* _Task goal_: Would you write out every record that follows exactly, with the pictures left out?

───── Information ─────

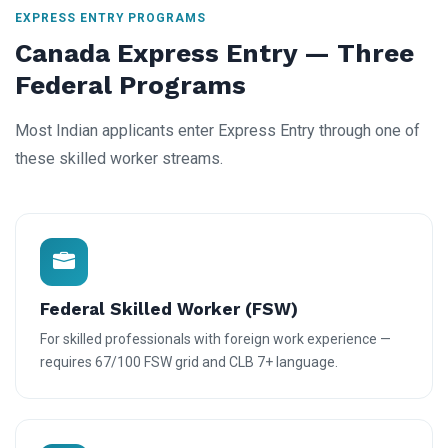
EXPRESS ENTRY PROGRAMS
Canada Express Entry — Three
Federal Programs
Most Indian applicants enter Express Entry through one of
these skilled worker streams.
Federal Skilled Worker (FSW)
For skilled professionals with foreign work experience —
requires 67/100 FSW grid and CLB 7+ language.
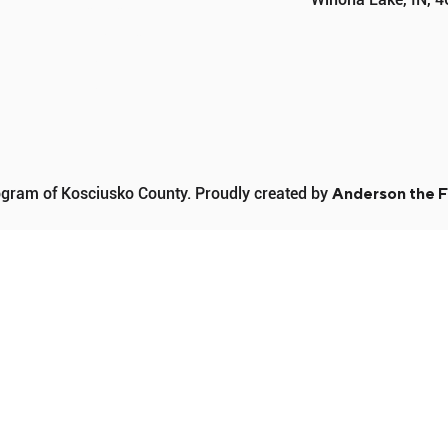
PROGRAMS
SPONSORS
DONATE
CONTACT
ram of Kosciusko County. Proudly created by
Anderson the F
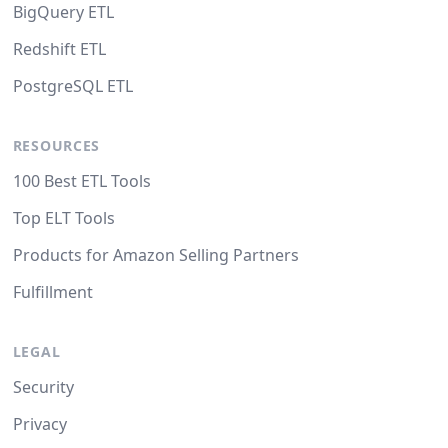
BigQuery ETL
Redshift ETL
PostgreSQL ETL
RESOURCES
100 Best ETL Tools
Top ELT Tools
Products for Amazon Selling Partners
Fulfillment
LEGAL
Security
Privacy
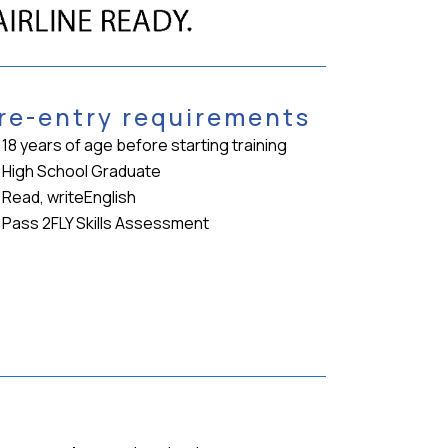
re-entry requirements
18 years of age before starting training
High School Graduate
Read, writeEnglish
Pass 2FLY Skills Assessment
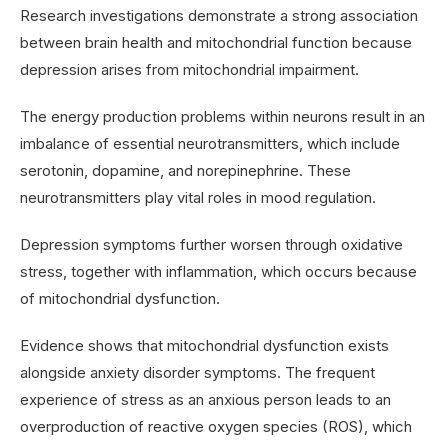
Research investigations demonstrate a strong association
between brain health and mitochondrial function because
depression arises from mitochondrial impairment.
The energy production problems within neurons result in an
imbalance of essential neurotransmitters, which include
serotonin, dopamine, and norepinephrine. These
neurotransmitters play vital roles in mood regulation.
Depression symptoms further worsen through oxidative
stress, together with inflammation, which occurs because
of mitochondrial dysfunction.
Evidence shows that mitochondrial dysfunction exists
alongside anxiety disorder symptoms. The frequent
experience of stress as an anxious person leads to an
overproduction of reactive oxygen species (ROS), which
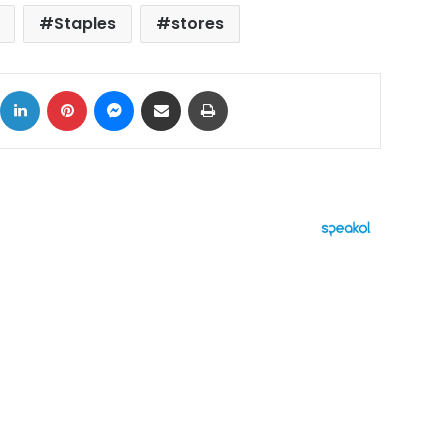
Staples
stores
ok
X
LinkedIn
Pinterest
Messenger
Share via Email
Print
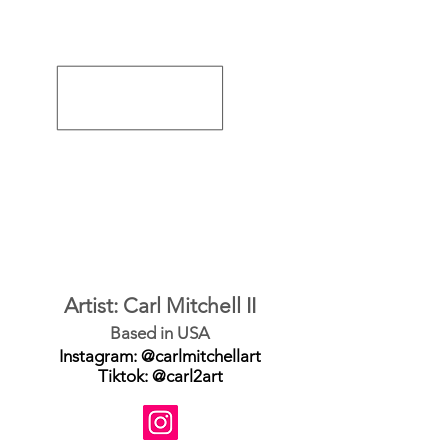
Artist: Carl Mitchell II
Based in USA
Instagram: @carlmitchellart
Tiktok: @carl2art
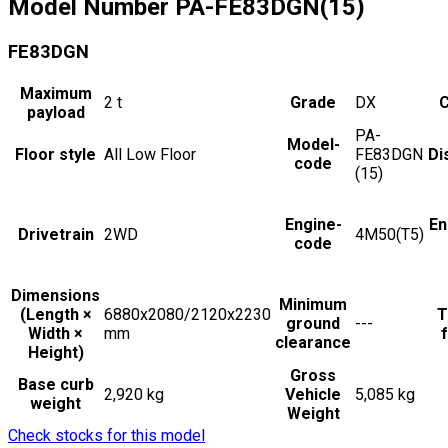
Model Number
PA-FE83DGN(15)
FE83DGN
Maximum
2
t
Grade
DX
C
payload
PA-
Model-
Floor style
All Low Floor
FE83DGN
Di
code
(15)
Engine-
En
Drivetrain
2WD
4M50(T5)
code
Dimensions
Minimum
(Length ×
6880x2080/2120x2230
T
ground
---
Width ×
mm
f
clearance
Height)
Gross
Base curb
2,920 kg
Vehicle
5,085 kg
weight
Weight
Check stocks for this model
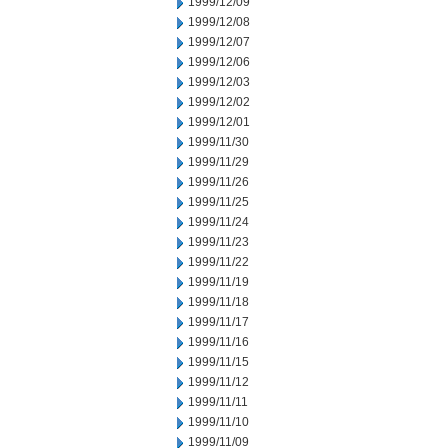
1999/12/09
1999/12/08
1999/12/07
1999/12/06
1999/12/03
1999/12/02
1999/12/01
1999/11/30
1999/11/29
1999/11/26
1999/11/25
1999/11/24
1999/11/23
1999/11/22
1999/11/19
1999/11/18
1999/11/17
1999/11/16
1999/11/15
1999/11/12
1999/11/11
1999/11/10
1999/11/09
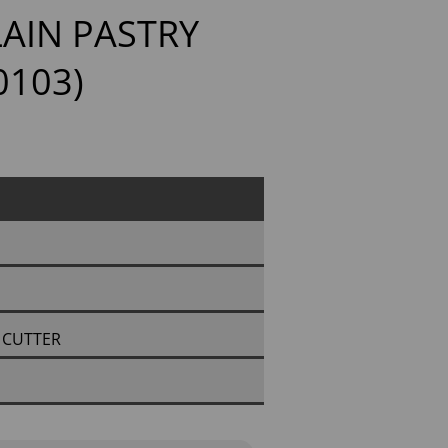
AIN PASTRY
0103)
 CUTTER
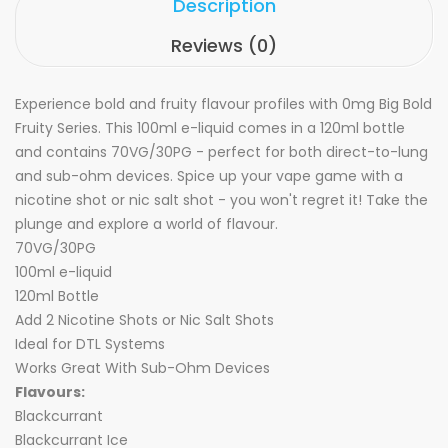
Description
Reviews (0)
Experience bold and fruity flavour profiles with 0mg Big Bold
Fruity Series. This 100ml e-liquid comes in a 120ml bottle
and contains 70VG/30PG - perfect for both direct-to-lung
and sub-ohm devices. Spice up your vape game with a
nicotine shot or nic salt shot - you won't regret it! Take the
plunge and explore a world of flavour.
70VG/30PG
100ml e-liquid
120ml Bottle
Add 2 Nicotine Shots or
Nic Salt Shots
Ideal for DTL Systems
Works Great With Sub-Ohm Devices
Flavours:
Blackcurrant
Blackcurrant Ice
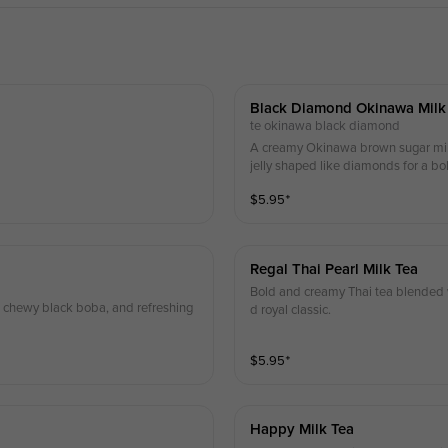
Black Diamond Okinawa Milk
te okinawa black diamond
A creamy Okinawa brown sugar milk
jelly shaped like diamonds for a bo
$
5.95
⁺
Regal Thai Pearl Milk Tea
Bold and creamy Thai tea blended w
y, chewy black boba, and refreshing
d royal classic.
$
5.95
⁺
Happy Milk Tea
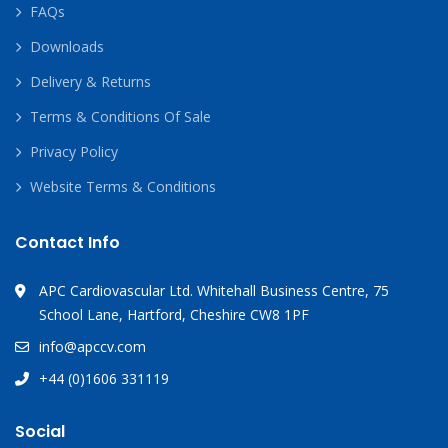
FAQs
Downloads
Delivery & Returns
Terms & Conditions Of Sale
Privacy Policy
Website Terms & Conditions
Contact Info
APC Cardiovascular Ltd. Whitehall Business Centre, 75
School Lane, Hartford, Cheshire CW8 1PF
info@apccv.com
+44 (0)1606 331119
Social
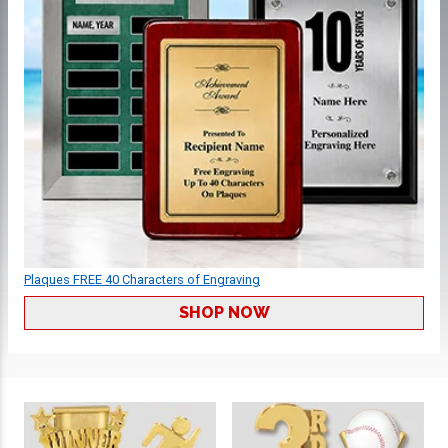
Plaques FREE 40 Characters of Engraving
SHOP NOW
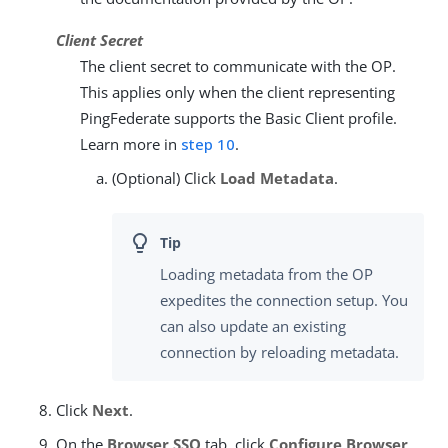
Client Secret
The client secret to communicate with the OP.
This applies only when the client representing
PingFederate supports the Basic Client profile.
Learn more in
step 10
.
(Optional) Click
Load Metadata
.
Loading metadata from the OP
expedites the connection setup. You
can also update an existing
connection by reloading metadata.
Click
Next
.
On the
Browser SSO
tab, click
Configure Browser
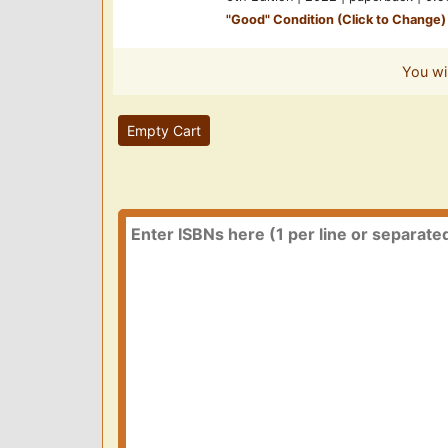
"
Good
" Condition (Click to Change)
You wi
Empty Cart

─────

* _Answer to this exercise_:
EXPRESS ENTRY PROGRAMS
Canada Express Entry — Three
Federal Programs
Most Indian applicants enter Express Entry through one of
these skilled worker streams.
Federal Skilled Worker (FSW)
For skilled professionals with foreign work experience —
requires 67/100 FSW grid and CLB 7+ language.
PROGRAMS
SPONSORS
DONATE
CONTACT
ram of Kosciusko County. Proudly created by
Anderson the F
BigQuery ETL
Redshift ETL
PostgreSQL ETL
RESOURCES
100 Best ETL Tools
Top ELT Tools
Products for Amazon Selling Partners
Fulfillment
LEGAL
Security
Privacy
re-entry requirements
18 years of age before starting training
High School Graduate
Read, writeEnglish
Pass 2FLY Skills Assessment
Research investigations demonstrate a strong association
between brain health and mitochondrial function because
depression arises from mitochondrial impairment.
The energy production problems within neurons result in an
imbalance of essential neurotransmitters, which include
serotonin, dopamine, and norepinephrine. These
neurotransmitters play vital roles in mood regulation.
Depression symptoms further worsen through oxidative
stress, together with inflammation, which occurs because
of mitochondrial dysfunction.
Evidence shows that mitochondrial dysfunction exists
alongside anxiety disorder symptoms. The frequent
experience of stress as an anxious person leads to an
overproduction of reactive oxygen species (ROS), which
Staples
stores
ok
X
LinkedIn
Pinterest
Messenger
Share via Email
Print
Artist: Carl Mitchell II
Based in USA
Instagram: @carlmitchellart
Tiktok: @carl2art
Model Number
PA-FE83DGN(15)
FE83DGN
Maximum
2
t
Grade
DX
C
payload
PA-
Model-
Floor style
All Low Floor
FE83DGN
Di
code
(15)
Engine-
En
Drivetrain
2WD
4M50(T5)
code
Dimensions
Minimum
(Length ×
6880x2080/2120x2230
T
ground
---
Width ×
mm
f
clearance
Height)
Gross
Base curb
2,920 kg
Vehicle
5,085 kg
weight
Weight
Check stocks for this model
1999/12/09
1999/12/08
1999/12/07
1999/12/06
1999/12/03
1999/12/02
1999/12/01
1999/11/30
1999/11/29
1999/11/26
1999/11/25
1999/11/24
1999/11/23
1999/11/22
1999/11/19
1999/11/18
1999/11/17
1999/11/16
1999/11/15
1999/11/12
1999/11/11
1999/11/10
1999/11/09
AIN PASTRY
0103)
 CUTTER
Description
Reviews (0)
Experience bold and fruity flavour profiles with 0mg Big Bold
Fruity Series. This 100ml e-liquid comes in a 120ml bottle
and contains 70VG/30PG - perfect for both direct-to-lung
and sub-ohm devices. Spice up your vape game with a
nicotine shot or nic salt shot - you won't regret it! Take the
plunge and explore a world of flavour.
70VG/30PG
100ml e-liquid
120ml Bottle
Add 2 Nicotine Shots or
Nic Salt Shots
Ideal for DTL Systems
Works Great With Sub-Ohm Devices
Flavours:
Blackcurrant
Blackcurrant Ice
Black Diamond Okinawa Milk
te okinawa black diamond
A creamy Okinawa brown sugar milk
jelly shaped like diamonds for a bo
$
5.95
⁺
Regal Thai Pearl Milk Tea
Bold and creamy Thai tea blended w
y, chewy black boba, and refreshing
d royal classic.
$
5.95
⁺
Happy Milk Tea
FAQs
Downloads
Delivery & Returns
Terms & Conditions Of Sale
Privacy Policy
Website Terms & Conditions
Contact Info
APC Cardiovascular Ltd. Whitehall Business Centre, 75
School Lane, Hartford, Cheshire CW8 1PF
info@apccv.com
+44 (0)1606 331119
Social
Plaques FREE 40 Characters of Engraving
SHOP NOW
Client Secret
The client secret to communicate with the OP.
This applies only when the client representing
PingFederate supports the Basic Client profile.
Learn more in
step 10
.
(Optional) Click
Load Metadata
.
Loading metadata from the OP
expedites the connection setup. You
can also update an existing
connection by reloading metadata.
Click
Next
.
On the
Browser SSO
tab, click
Configure Browser
"
Good
" Condition (Click to Change)
You wi
Empty Cart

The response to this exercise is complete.